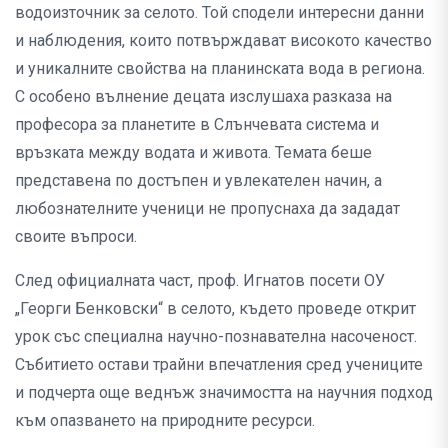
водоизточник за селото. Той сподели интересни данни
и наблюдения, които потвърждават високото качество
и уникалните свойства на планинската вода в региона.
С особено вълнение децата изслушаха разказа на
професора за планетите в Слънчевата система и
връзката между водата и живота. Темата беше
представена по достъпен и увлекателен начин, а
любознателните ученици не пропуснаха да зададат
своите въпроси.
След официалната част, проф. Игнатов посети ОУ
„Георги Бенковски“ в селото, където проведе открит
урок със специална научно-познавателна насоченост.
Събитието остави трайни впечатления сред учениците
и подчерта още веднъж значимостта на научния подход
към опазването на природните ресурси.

-=-=-

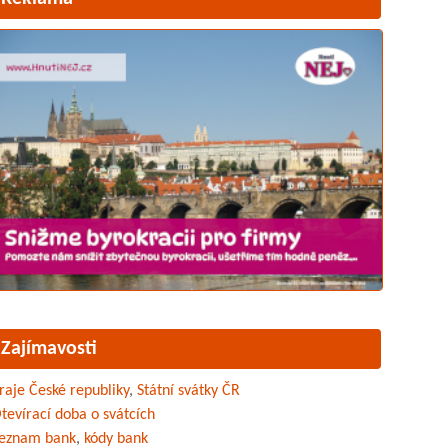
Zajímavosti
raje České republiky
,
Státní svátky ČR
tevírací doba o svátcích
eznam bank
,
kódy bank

-=-=-

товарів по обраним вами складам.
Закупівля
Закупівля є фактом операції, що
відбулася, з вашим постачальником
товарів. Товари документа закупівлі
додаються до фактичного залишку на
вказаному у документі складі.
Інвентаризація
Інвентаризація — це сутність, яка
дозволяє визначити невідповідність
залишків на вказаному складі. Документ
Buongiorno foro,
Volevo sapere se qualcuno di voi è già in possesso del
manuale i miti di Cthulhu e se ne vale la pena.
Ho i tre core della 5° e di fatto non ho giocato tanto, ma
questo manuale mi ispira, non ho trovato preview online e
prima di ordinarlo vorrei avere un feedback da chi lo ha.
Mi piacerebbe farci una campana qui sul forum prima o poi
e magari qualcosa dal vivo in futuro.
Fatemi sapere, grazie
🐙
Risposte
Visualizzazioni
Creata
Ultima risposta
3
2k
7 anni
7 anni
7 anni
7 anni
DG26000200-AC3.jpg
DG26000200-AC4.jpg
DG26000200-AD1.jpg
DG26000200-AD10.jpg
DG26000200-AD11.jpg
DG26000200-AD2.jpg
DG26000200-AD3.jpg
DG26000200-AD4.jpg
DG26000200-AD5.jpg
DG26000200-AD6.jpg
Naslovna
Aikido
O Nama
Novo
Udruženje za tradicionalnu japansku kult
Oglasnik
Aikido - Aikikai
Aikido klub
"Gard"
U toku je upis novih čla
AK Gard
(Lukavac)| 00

-=-=-

▸ Task requirements:
Every line with the string "manuale" in the material should be returned.

▸ Problem solution:
manuale i miti di Cthulhu e se ne vale la pena.
questo manuale mi ispira, non ho trovato preview online e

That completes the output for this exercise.